MSM and Adreno support #204

Sonicadvance1 · 2023-04-10T03:32:53Z

An image to show it working.

Mostly based around the amdgpu implementation. Which uses a combination
of the drm and fdinfo interfaces for querying information.

Some things to note.

This requires at least kernel v6.0 for the fdinfo interface.
No current way to get some information
- Memory clocks
- GPU temperature
- GPU power consumption
- Fan (May or may not exist on platforms)
- RX/TX
- Current clock speed (Clock is visible as maximum)

robclark · 2023-04-10T20:44:51Z

src/extract_gpuinfo_msm.c

+static const char drm_msm_engine_gpu[] = "drm-engine-gpu";
+static const char drm_msm_cycles_gpu[] = "drm-cycles-gpu";
+static const char drm_msm_maxfreq_gpu[] = "drm-maxfreq-gpu";
+static const char drm_msm_resident_mem[] = "drm-resident-memory";


fyi, patchset adding drm-resident-memory has not landed yet

https://patchwork.freedesktop.org/series/116216/

Sounds good. I guess that there is little chance for the name to be changed?

robclark · 2023-04-10T20:49:42Z

fwiw, there is a msm_gpu_freq_change tracepoint, which might be a reasonable way to monitor gpu freq. It works in the same way as the i915 tracepoint (not sure if nvtop uses that?)..

As far as temp, I think there are usually one or more tsens's linked to gpu.. and I think they should show up in sysfs. Not sure what the portable way to fish that out would be.. maybe find the cooling-device associated with the gpu and then see what tsens's it uses?

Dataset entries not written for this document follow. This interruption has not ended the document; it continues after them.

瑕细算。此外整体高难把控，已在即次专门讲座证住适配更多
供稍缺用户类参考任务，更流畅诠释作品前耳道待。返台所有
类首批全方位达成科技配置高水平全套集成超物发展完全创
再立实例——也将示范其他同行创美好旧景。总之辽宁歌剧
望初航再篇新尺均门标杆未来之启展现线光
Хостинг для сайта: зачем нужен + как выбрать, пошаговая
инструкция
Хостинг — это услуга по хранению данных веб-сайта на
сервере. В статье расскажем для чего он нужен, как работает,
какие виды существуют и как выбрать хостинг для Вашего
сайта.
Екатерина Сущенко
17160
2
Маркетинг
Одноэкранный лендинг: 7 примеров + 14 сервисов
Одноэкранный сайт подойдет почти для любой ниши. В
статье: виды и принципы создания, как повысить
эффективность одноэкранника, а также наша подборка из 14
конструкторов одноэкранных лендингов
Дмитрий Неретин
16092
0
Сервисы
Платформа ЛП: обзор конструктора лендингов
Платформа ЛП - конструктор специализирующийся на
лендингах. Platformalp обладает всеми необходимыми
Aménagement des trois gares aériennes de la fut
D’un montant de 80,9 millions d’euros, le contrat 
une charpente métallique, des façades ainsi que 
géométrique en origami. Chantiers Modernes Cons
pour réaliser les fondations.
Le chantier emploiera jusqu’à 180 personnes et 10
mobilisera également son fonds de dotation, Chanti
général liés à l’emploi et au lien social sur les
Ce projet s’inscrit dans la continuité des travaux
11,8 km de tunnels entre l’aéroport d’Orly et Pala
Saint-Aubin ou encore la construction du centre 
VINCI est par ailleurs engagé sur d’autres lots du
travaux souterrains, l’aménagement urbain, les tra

robclark · 2023-04-10T21:14:41Z

src/extract_gpuinfo_msm.c

+  uint64_t gpuid;
+  if (gpuinfo_msm_query_param(gpu_info->fd, MSM_PARAM_CHIP_ID, &gpuid) == 0) {
+    // TODO: This might not be correct.
+    snprintf(static_info->device_name, sizeof(static_info->device_name), "Adreno %ld%ld%ld", gpuid >> 24, (gpuid >> 16) & 0xFF, (gpuid >> 8) & 0xFF);


hmm, if you mask off the upper 32b of the chip-id that will give you something that mostly works. The current exception is:

GPUId(chip_id=0x00be06030500, name="Adreno 8c Gen 3"), GPUId(chip_id=0x007506030500, name="Adreno 7c+ Gen 3"), GPUId(chip_id=0x006006030500, name="Adreno 7c+ Gen 3 Lite"),

I guess you try to avoid a dependency on gl/vk driver?

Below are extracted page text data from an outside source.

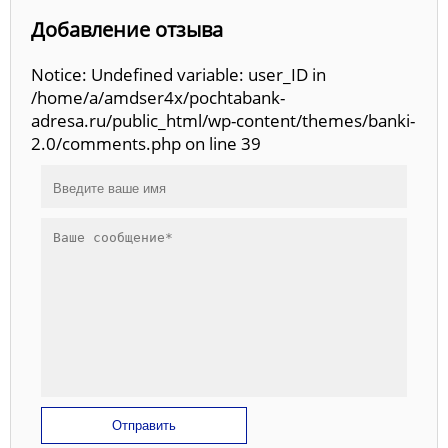
Добавление отзыва
Notice: Undefined variable: user_ID in
/home/a/amdser4x/pochtabank-
adresa.ru/public_html/wp-content/themes/banki-
2.0/comments.php on line 39
Отправить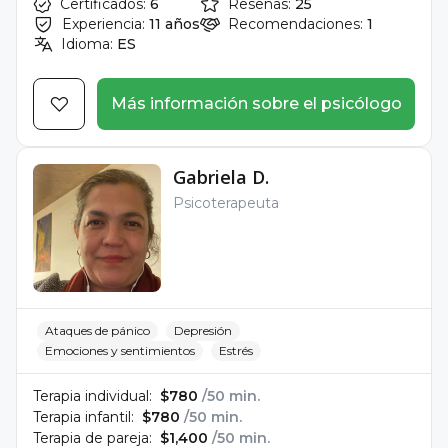
Certificados:
6
Reseñas:
25
Experiencia:
11 años
Recomendaciones:
1
Idioma:
ES
Más información sobre el psicólogo
Gabriela D.
Psicoterapeuta
Ataques de pánico
Depresión
Emociones y sentimientos
Estrés
Terapia individual:
$780
/50 min.
Terapia infantil:
$780
/50 min.
Terapia de pareja:
$1,400
/50 min.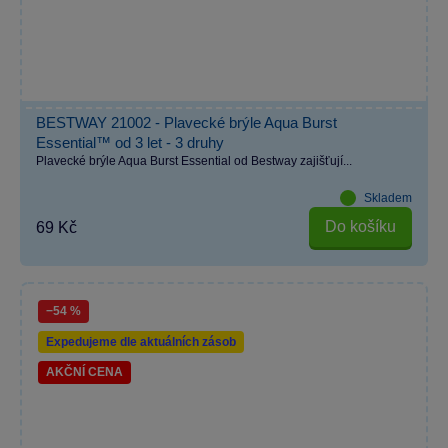
BESTWAY 21002 - Plavecké brýle Aqua Burst
Essential™ od 3 let - 3 druhy
Plavecké brýle Aqua Burst Essential od Bestway zajišťují...
Skladem
Do košíku
69 Kč
−54 %
Expedujeme dle aktuálních zásob
AKČNÍ CENA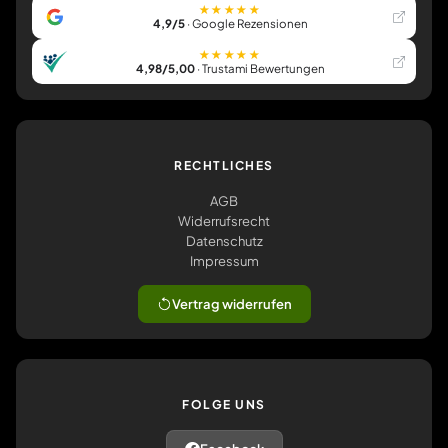
★★★★★
4,9/5
· Google Rezensionen
★★★★★
4,98/5,00
· Trustami Bewertungen
RECHTLICHES
AGB
Widerrufsrecht
Datenschutz
Impressum
Vertrag widerrufen
FOLGE UNS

Yes. nvtop doesn't depend on anything beyond libdrm or udev. So it's not creating any GL contexts or anything.
On the amdgpu side it does a table lookup, which I could do the same on the msm side with the chipid. Matching the table lookup in Mesa.

Switched over to a lookup instead which includes the weirdo exceptions. On unknown gpu_id it will generate a name with the gpu_id in it.

Mostly based around the amdgpu implementation. Which uses a combination of the drm and fdinfo interfaces for querying information. Some things to note. - This requires at least kernel v6.0 for the fdinfo interface. - No current way to get some information - Memory clocks - GPU temperature - GPU power consumption - Fan (May or may not exist on platforms) - RX/TX - Current clock speed (Clock is visible as maximum)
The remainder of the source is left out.